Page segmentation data
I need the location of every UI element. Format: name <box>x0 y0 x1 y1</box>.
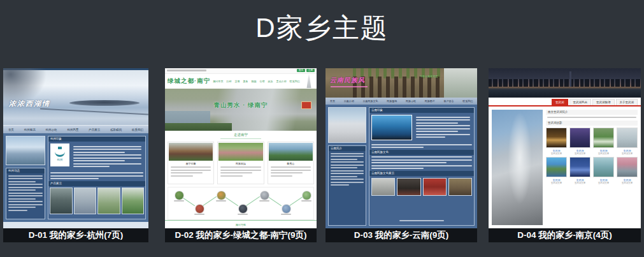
text-line <box>8 193 43 194</box>
section-header: 云南民族文化展示 <box>369 171 474 176</box>
connector-line <box>203 196 217 206</box>
hangzhou-logo-text: 杭州 <box>57 158 63 161</box>
park-path-photo <box>593 128 614 148</box>
text-line <box>8 198 36 200</box>
text-line <box>271 170 311 171</box>
tower-image <box>304 74 314 88</box>
text-line <box>331 159 357 160</box>
site-nav: 网站首页行程交通美食购物住宿娱乐景点介绍联系我们 <box>210 80 301 83</box>
lake-causeway <box>40 108 148 115</box>
site-nav-item: 联系我们 <box>290 80 300 83</box>
text-line <box>73 158 141 159</box>
photo-grid-row: 玄武湖 玄武湖美景 玄武湖 玄武湖美景 玄武湖 玄武 <box>546 128 638 155</box>
text-line <box>220 175 243 177</box>
section-header: 南京玄武湖简介 <box>546 110 638 115</box>
text-line <box>8 201 43 202</box>
intro-text-block <box>71 143 143 169</box>
template-caption: D-02 我的家乡-绿城之都-南宁(9页) <box>165 228 317 242</box>
site-nav: 首页杭州概况杭州小吃杭州风景产品展示精彩瞬间联系我们 <box>3 125 148 133</box>
sidebar-panel: 云南简介 <box>328 145 366 226</box>
photo-sublabel: 玄武湖美景 <box>546 152 567 155</box>
garden-photo <box>122 187 145 214</box>
feature-card-title: 青秀山 <box>269 162 313 165</box>
text-line <box>171 172 203 173</box>
connector-line <box>224 196 238 206</box>
text-line <box>331 184 349 186</box>
text-line <box>371 159 472 161</box>
template-card-d04[interactable]: 玄武湖玄武湖风光玄武湖旅游关于玄武湖 南京玄武湖简介 玄武湖掠影 玄武湖 玄武湖… <box>489 68 641 242</box>
feature-card-text <box>269 166 313 177</box>
text-line <box>271 172 303 173</box>
circle-caption <box>259 200 269 202</box>
connector-line <box>268 196 282 206</box>
text-line <box>50 178 99 179</box>
site-nav-item: 购物 <box>252 80 257 83</box>
text-line <box>8 207 36 208</box>
section-header: 产品展示 <box>48 181 145 186</box>
site-nav-item: 美食 <box>243 80 248 83</box>
topbar-text-line <box>167 70 206 71</box>
goddess-statue-photo <box>492 110 543 225</box>
text-line <box>331 167 357 168</box>
lake-photo <box>371 115 412 140</box>
text-line <box>8 187 43 188</box>
site-nav-item: 网站首页 <box>213 80 224 83</box>
attraction-photo-circle <box>217 191 226 200</box>
site-tab: 玄武湖风光 <box>569 99 592 105</box>
site-tab: 玄武湖 <box>552 99 568 105</box>
skyline-dusk-banner-image <box>489 68 641 98</box>
city-night-photo <box>569 157 590 177</box>
text-line <box>8 184 43 185</box>
site-footer <box>369 217 474 225</box>
section-header: 杭州印象 <box>48 136 145 142</box>
site-nav-item: 娱乐 <box>268 80 273 83</box>
site-nav-item: 客户留言 <box>443 99 454 103</box>
sidebar-panel-title: 云南简介 <box>329 146 366 151</box>
template-card-d03[interactable]: 云南民族风 七彩云南欢迎您 首页云南介绍云南民族文化民族服饰民族小吃民族图片客户… <box>326 68 477 242</box>
night-lake-photo <box>569 128 590 148</box>
site-nav-item: 杭州概况 <box>24 128 36 131</box>
hangzhou-logo: 杭州 <box>50 143 69 166</box>
text-line <box>371 147 424 148</box>
section-title-wrap: 走进南宁 <box>165 131 317 139</box>
west-lake-banner-image: 浓浓西湖情 <box>3 70 148 125</box>
text-line <box>416 136 445 138</box>
text-line <box>416 119 470 121</box>
text-line <box>73 146 141 147</box>
text-line <box>331 170 364 172</box>
site-nav-item: 交通 <box>235 80 240 83</box>
text-line <box>271 166 311 168</box>
attraction-photo-circle <box>195 204 204 214</box>
site-nav-item: 联系我们 <box>462 99 473 103</box>
sidebar-text-block <box>6 175 45 211</box>
night-palace-photo <box>546 128 567 148</box>
template-card-d02[interactable]: 登录 注册 绿城之都·南宁 网站首页行程交通美食购物住宿娱乐景点介绍联系我们 青… <box>165 68 317 242</box>
photo-grid: 玄武湖 玄武湖美景 玄武湖 玄武湖美景 玄武湖 玄武 <box>546 128 638 184</box>
sidebar-panel-title: 杭州动态 <box>6 168 45 173</box>
text-line <box>331 179 364 180</box>
banner-subtitle-line <box>331 86 368 87</box>
green-bank <box>165 123 232 131</box>
intro-row: 杭州 <box>48 142 145 171</box>
photo-cell: 玄武湖 玄武湖美景 <box>569 157 590 184</box>
site-tab: 关于玄武湖 <box>616 99 638 105</box>
site-nav-item: 云南民族文化 <box>362 99 378 103</box>
village-street-photo <box>371 178 395 196</box>
site-header: 绿城之都·南宁 网站首页行程交通美食购物住宿娱乐景点介绍联系我们 <box>165 74 317 89</box>
text-line <box>8 210 27 211</box>
lake-hills-photo <box>546 157 567 177</box>
site-nav-item: 产品展示 <box>89 128 100 131</box>
login-button: 登录 <box>297 69 305 72</box>
site-nav-item: 杭州风景 <box>67 128 78 131</box>
photo-cell: 玄武湖 玄武湖美景 <box>546 128 567 155</box>
text-line <box>8 189 36 191</box>
sidebar-panel: 杭州动态 <box>6 168 45 219</box>
text-line <box>50 175 143 177</box>
photo-sublabel: 玄武湖美景 <box>617 182 638 184</box>
site-footer: 网站导航 <box>165 220 317 228</box>
template-card-d01[interactable]: 浓浓西湖情 首页杭州概况杭州小吃杭州风景产品展示精彩瞬间联系我们 杭州动态 杭州… <box>3 68 148 242</box>
city-bridge-hero-image: 青山秀水 · 绿南宁 <box>165 89 317 131</box>
text-line <box>220 166 261 168</box>
photo-cell: 玄武湖 玄武湖美景 <box>593 157 614 184</box>
template-screenshot-yunnan: 云南民族风 七彩云南欢迎您 首页云南介绍云南民族文化民族服饰民族小吃民族图片客户… <box>326 68 477 228</box>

• To do:
Scan the records for the string "header" and report each line where it occurs.

• Problem solution:
section-header: 云南民族文化展示 <box>369 171 474 176</box>
section-header: 南京玄武湖简介 <box>546 110 638 115</box>
section-header: 产品展示 <box>48 181 145 186</box>
section-header: 杭州印象 <box>48 136 145 142</box>
site-header: 绿城之都·南宁 网站首页行程交通美食购物住宿娱乐景点介绍联系我们 <box>165 74 317 89</box>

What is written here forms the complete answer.